The fact that Democrats profess particular concern for women, immigrants, and people of color makes Holton’s and the other Democrats’ attacks against Dutta all the more shocking.
In the US Senate, Democrats hold a slender 51-49 majority. However, the issue of parental rights is one with a massive following that cuts across most political, racial, gender, geographic and economic lines. Sen. Kaine will be running for re-election where many parts of western and central Virginia voted for Republicans over Democrats by a 2 to 1 or 3 to 1 margin in 2021. Moreover, the Democrats’ 2024 re-election map is challenging and includes West Virginia’s Joe Manchin.
In fact, the fight over parental rights is documented through most of history. Taking children away from their families and traditions in hopes of making them obedient tools in service of king or state has long been a favorite practice of tyrants.
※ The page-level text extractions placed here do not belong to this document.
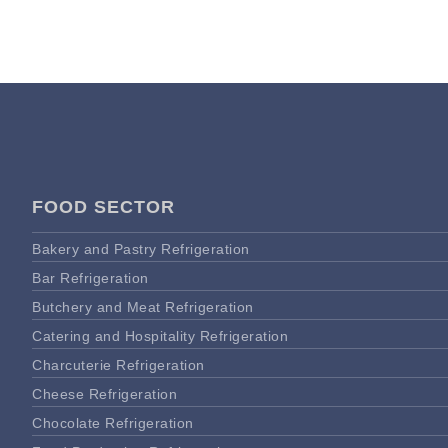
FOOD SECTOR
Bakery and Pastry Refrigeration
Bar Refrigeration
Butchery and Meat Refrigeration
Catering and Hospitality Refrigeration
Charcuterie Refrigeration
Cheese Refrigeration
Chocolate Refrigeration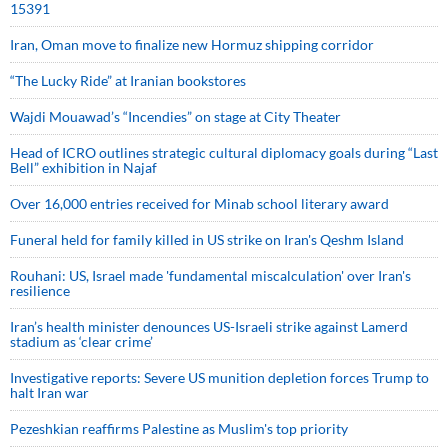
15391
Iran, Oman move to finalize new Hormuz shipping corridor
“The Lucky Ride” at Iranian bookstores
Wajdi Mouawad’s “Incendies” on stage at City Theater
Head of ICRO outlines strategic cultural diplomacy goals during “Last
Bell” exhibition in Najaf
Over 16,000 entries received for Minab school literary award
Funeral held for family killed in US strike on Iran's Qeshm Island
Rouhani: US, Israel made 'fundamental miscalculation' over Iran's
resilience
Iran’s health minister denounces US-Israeli strike against Lamerd
stadium as ‘clear crime’
Investigative reports: Severe US munition depletion forces Trump to
halt Iran war
Pezeshkian reaffirms Palestine as Muslim's top priority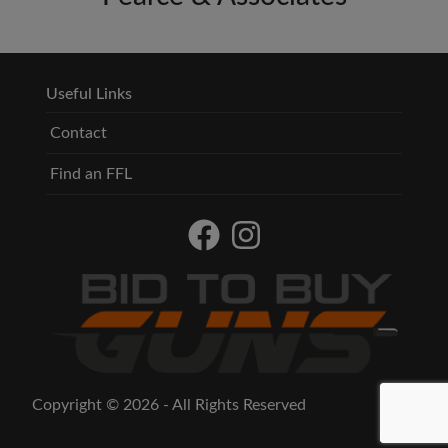
Useful Links
Contact
Find an FFL
Copyright © 2026 - All Rights Reserved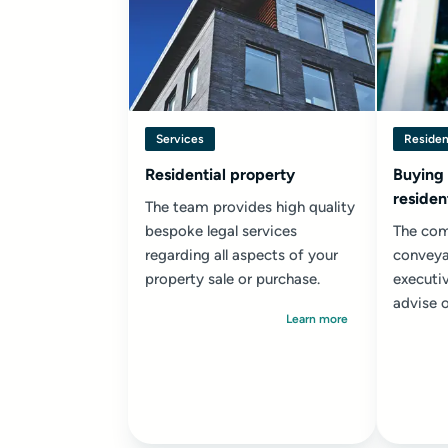
Services
Residen
Residential property
Buying
residen
The team provides high quality
bespoke legal services
The com
regarding all aspects of your
conveya
property sale or purchase.
executi
advise o
Learn more
resident
transact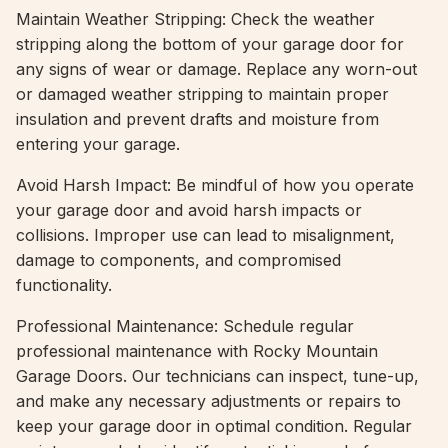
Maintain Weather Stripping: Check the weather
stripping along the bottom of your garage door for
any signs of wear or damage. Replace any worn-out
or damaged weather stripping to maintain proper
insulation and prevent drafts and moisture from
entering your garage.
Avoid Harsh Impact: Be mindful of how you operate
your garage door and avoid harsh impacts or
collisions. Improper use can lead to misalignment,
damage to components, and compromised
functionality.
Professional Maintenance: Schedule regular
professional maintenance with Rocky Mountain
Garage Doors. Our technicians can inspect, tune-up,
and make any necessary adjustments or repairs to
keep your garage door in optimal condition. Regular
As recorded in Daniel 1:1-7, in Bible times, King Nebuchadnezzar took a number of Jewish captives and brought them to Babylon to learn the Babylonians’ ways and forget their Jewish roots. In the 20th Century, fascist Germany forcibly brainwashed young people via the group Hitler’s Youth, while communist countries have done and do the same via Young Pioneers.
Here in Virginia, the role of parental rights and the related attacks on Ms. Dutta may play pivotal roles in the upcoming November elections as control of the General Assembly will be at stake.